**Problem:** Repeat exactly each line of the data provided below.

--

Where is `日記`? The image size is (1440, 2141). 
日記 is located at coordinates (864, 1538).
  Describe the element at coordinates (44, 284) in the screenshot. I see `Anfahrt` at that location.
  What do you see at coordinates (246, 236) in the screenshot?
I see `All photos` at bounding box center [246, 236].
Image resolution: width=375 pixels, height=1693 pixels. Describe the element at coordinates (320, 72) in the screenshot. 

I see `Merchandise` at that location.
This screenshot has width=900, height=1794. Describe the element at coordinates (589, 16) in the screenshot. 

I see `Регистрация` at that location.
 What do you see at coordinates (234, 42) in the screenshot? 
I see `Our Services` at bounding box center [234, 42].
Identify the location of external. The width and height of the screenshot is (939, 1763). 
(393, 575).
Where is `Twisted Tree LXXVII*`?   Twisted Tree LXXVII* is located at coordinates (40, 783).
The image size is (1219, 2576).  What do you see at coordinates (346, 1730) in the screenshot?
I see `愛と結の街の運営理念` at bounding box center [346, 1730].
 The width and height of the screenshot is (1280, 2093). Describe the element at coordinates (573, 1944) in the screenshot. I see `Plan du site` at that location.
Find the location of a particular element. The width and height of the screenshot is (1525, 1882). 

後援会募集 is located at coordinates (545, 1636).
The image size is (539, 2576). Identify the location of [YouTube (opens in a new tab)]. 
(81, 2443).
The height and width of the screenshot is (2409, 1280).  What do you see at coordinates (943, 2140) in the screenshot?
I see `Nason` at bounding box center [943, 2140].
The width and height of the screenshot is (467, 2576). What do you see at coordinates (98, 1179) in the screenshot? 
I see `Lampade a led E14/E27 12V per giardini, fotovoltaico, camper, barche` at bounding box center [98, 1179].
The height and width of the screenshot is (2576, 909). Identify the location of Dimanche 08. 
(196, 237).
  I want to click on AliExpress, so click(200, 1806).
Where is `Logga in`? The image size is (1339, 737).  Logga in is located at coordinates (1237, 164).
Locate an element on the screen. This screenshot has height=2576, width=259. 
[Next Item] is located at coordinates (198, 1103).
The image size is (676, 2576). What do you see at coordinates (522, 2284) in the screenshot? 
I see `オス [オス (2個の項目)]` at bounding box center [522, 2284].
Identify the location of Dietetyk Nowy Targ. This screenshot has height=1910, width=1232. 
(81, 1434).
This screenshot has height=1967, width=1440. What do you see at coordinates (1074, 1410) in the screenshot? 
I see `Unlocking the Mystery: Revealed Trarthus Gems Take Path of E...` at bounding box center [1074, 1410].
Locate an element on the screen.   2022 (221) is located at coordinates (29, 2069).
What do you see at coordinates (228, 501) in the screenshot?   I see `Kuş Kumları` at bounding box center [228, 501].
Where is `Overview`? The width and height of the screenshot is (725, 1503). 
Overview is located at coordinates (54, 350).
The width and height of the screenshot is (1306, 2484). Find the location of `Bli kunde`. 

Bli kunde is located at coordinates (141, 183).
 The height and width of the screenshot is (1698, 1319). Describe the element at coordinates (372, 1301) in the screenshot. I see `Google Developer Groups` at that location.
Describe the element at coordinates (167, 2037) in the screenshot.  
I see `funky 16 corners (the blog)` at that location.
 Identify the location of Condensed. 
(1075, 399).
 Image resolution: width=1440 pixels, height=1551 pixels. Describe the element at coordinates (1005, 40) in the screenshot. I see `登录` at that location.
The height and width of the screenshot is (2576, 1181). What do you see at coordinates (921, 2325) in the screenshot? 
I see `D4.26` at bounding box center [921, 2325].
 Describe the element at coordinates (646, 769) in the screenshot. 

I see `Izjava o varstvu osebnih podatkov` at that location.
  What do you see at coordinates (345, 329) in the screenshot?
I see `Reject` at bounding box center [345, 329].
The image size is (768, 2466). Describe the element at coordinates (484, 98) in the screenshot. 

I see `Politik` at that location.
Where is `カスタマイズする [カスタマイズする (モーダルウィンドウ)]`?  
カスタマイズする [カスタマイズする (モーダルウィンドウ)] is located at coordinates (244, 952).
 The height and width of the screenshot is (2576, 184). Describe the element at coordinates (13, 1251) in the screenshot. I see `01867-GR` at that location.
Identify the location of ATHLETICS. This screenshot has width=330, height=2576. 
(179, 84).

--

**Task answer:**
Where is `日記`? The image size is (1440, 2141). 
日記 is located at coordinates (864, 1538).
  Describe the element at coordinates (44, 284) in the screenshot. I see `Anfahrt` at that location.
  What do you see at coordinates (246, 236) in the screenshot?
I see `All photos` at bounding box center [246, 236].
Image resolution: width=375 pixels, height=1693 pixels. Describe the element at coordinates (320, 72) in the screenshot. 

I see `Merchandise` at that location.
This screenshot has width=900, height=1794. Describe the element at coordinates (589, 16) in the screenshot. 

I see `Регистрация` at that location.
 What do you see at coordinates (234, 42) in the screenshot? 
I see `Our Services` at bounding box center [234, 42].
Identify the location of external. The width and height of the screenshot is (939, 1763). 
(393, 575).
Where is `Twisted Tree LXXVII*`?   Twisted Tree LXXVII* is located at coordinates (40, 783).
The image size is (1219, 2576).  What do you see at coordinates (346, 1730) in the screenshot?
I see `愛と結の街の運営理念` at bounding box center [346, 1730].
 The width and height of the screenshot is (1280, 2093). Describe the element at coordinates (573, 1944) in the screenshot. I see `Plan du site` at that location.
Find the location of a particular element. The width and height of the screenshot is (1525, 1882). 

後援会募集 is located at coordinates (545, 1636).
The image size is (539, 2576). Identify the location of [YouTube (opens in a new tab)]. 
(81, 2443).
The height and width of the screenshot is (2409, 1280).  What do you see at coordinates (943, 2140) in the screenshot?
I see `Nason` at bounding box center [943, 2140].
The width and height of the screenshot is (467, 2576). What do you see at coordinates (98, 1179) in the screenshot? 
I see `Lampade a led E14/E27 12V per giardini, fotovoltaico, camper, barche` at bounding box center [98, 1179].
The height and width of the screenshot is (2576, 909). Identify the location of Dimanche 08. 
(196, 237).
  I want to click on AliExpress, so click(200, 1806).
Where is `Logga in`? The image size is (1339, 737).  Logga in is located at coordinates (1237, 164).
Locate an element on the screen. This screenshot has height=2576, width=259. 
[Next Item] is located at coordinates (198, 1103).
The image size is (676, 2576). What do you see at coordinates (522, 2284) in the screenshot? 
I see `オス [オス (2個の項目)]` at bounding box center [522, 2284].
Identify the location of Dietetyk Nowy Targ. This screenshot has height=1910, width=1232. 
(81, 1434).
This screenshot has height=1967, width=1440. What do you see at coordinates (1074, 1410) in the screenshot? 
I see `Unlocking the Mystery: Revealed Trarthus Gems Take Path of E...` at bounding box center [1074, 1410].
Locate an element on the screen.   2022 (221) is located at coordinates (29, 2069).
What do you see at coordinates (228, 501) in the screenshot?   I see `Kuş Kumları` at bounding box center [228, 501].
Where is `Overview`? The width and height of the screenshot is (725, 1503). 
Overview is located at coordinates (54, 350).
The width and height of the screenshot is (1306, 2484). Find the location of `Bli kunde`. 

Bli kunde is located at coordinates (141, 183).
 The height and width of the screenshot is (1698, 1319). Describe the element at coordinates (372, 1301) in the screenshot. I see `Google Developer Groups` at that location.
Describe the element at coordinates (167, 2037) in the screenshot.  
I see `funky 16 corners (the blog)` at that location.
 Identify the location of Condensed. 
(1075, 399).
 Image resolution: width=1440 pixels, height=1551 pixels. Describe the element at coordinates (1005, 40) in the screenshot. I see `登录` at that location.
The height and width of the screenshot is (2576, 1181). What do you see at coordinates (921, 2325) in the screenshot? 
I see `D4.26` at bounding box center [921, 2325].
 Describe the element at coordinates (646, 769) in the screenshot. 

I see `Izjava o varstvu osebnih podatkov` at that location.
  What do you see at coordinates (345, 329) in the screenshot?
I see `Reject` at bounding box center [345, 329].
The image size is (768, 2466). Describe the element at coordinates (484, 98) in the screenshot. 

I see `Politik` at that location.
Where is `カスタマイズする [カスタマイズする (モーダルウィンドウ)]`?  
カスタマイズする [カスタマイズする (モーダルウィンドウ)] is located at coordinates (244, 952).
 The height and width of the screenshot is (2576, 184). Describe the element at coordinates (13, 1251) in the screenshot. I see `01867-GR` at that location.
Identify the location of ATHLETICS. This screenshot has width=330, height=2576. 
(179, 84).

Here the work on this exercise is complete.